* **Requirement**: Scan the material below for the string "memoria". Report every line that has it.

:::

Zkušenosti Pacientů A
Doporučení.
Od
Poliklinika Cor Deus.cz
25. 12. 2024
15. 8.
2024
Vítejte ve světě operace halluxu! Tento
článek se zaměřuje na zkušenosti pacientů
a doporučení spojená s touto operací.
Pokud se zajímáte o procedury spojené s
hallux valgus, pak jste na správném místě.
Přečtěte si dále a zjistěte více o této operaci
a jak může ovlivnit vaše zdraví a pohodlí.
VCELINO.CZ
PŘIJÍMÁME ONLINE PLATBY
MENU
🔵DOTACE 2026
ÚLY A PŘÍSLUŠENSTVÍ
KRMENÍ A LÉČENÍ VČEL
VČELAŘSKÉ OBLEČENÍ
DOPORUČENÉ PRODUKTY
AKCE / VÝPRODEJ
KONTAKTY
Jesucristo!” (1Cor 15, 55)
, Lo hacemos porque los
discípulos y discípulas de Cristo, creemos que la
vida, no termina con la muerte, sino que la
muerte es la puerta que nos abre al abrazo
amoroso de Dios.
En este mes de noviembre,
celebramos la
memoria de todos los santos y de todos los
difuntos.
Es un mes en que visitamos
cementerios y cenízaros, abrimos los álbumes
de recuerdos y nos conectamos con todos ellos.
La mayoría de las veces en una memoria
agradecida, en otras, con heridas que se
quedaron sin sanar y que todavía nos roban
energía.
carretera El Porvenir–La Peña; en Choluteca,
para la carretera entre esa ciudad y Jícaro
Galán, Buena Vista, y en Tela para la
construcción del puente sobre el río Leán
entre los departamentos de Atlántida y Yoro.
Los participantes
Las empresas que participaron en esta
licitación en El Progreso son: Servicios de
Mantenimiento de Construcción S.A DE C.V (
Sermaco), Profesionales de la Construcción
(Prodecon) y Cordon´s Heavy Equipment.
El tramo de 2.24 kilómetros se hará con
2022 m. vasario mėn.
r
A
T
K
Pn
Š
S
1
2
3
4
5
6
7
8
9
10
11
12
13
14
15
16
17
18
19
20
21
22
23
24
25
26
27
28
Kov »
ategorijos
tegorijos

:::

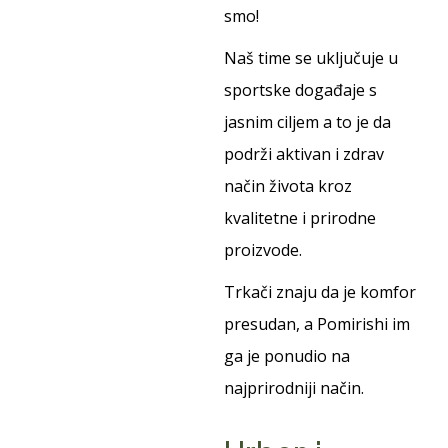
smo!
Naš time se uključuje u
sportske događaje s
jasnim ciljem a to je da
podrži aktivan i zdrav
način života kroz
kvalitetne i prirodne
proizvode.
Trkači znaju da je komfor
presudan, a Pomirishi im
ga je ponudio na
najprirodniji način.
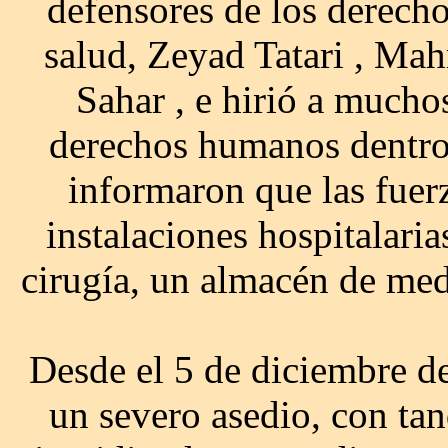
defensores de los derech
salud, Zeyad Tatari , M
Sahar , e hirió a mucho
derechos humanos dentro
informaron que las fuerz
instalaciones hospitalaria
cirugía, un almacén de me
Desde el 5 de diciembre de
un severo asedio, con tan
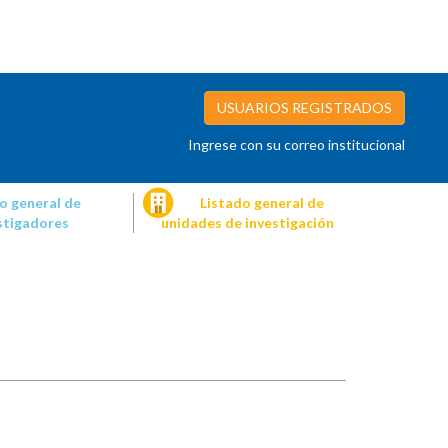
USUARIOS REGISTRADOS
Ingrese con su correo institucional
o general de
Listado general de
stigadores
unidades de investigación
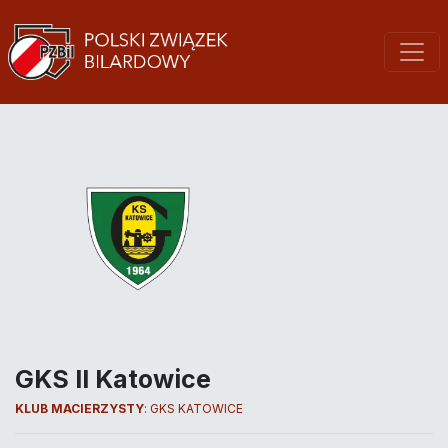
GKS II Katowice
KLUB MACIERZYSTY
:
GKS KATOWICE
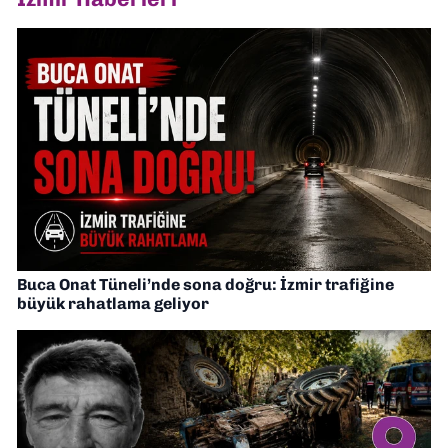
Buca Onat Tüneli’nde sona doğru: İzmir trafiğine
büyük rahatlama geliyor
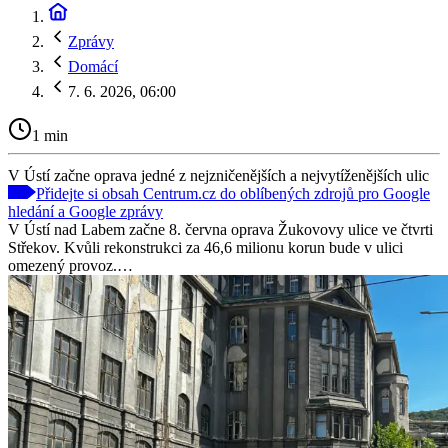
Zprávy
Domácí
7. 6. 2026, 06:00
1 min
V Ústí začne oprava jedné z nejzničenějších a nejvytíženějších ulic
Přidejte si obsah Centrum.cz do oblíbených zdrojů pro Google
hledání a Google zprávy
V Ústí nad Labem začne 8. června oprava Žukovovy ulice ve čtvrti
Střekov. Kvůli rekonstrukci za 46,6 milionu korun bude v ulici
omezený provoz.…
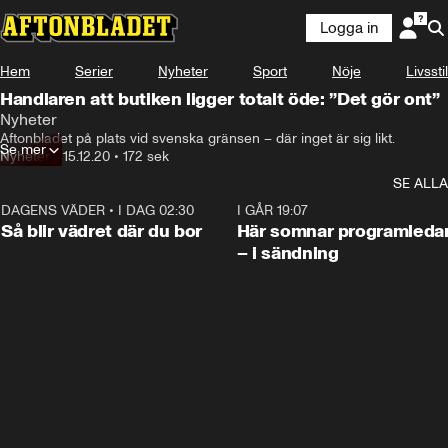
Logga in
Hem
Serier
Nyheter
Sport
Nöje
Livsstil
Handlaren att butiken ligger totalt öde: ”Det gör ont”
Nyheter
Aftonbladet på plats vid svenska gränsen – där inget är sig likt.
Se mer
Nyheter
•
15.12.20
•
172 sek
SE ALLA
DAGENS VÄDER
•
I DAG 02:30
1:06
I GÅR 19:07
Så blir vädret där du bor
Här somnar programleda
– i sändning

:::

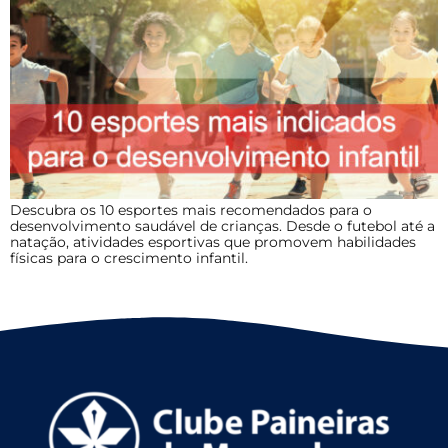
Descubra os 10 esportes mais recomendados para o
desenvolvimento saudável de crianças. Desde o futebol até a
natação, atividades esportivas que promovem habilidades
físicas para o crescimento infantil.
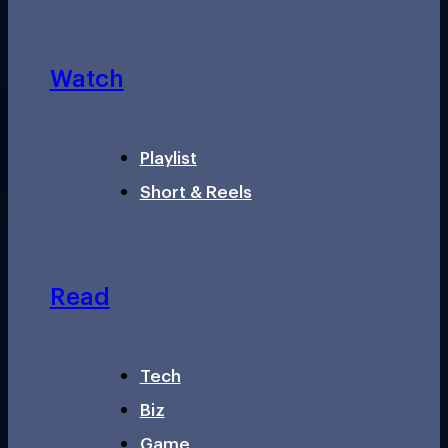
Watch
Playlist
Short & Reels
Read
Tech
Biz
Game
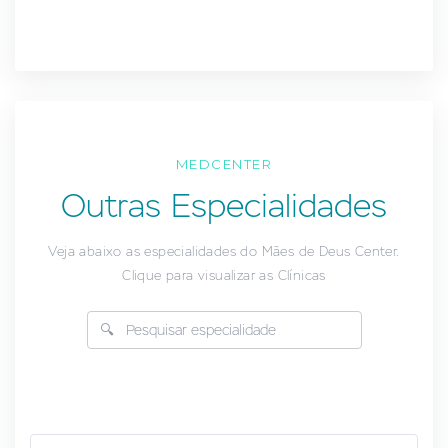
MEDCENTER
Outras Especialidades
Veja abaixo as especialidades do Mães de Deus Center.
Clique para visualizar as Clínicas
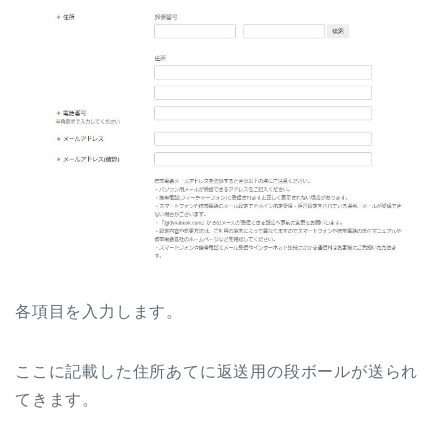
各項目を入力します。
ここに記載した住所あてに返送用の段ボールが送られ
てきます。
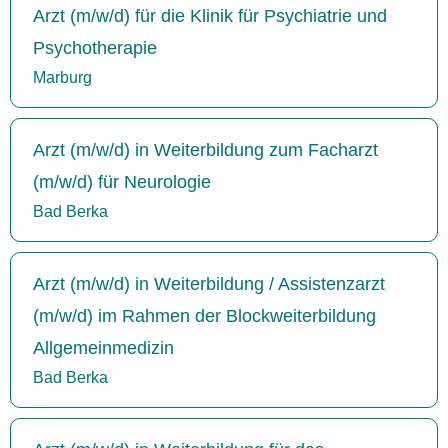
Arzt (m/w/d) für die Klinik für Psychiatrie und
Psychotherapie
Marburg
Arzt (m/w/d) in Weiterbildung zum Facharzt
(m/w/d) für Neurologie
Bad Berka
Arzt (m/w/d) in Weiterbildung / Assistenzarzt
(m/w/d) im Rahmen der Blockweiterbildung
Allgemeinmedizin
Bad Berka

:::

* **Response to the exercise**:
memoria de todos los santos y de todos los
La mayoría de las veces en una memoria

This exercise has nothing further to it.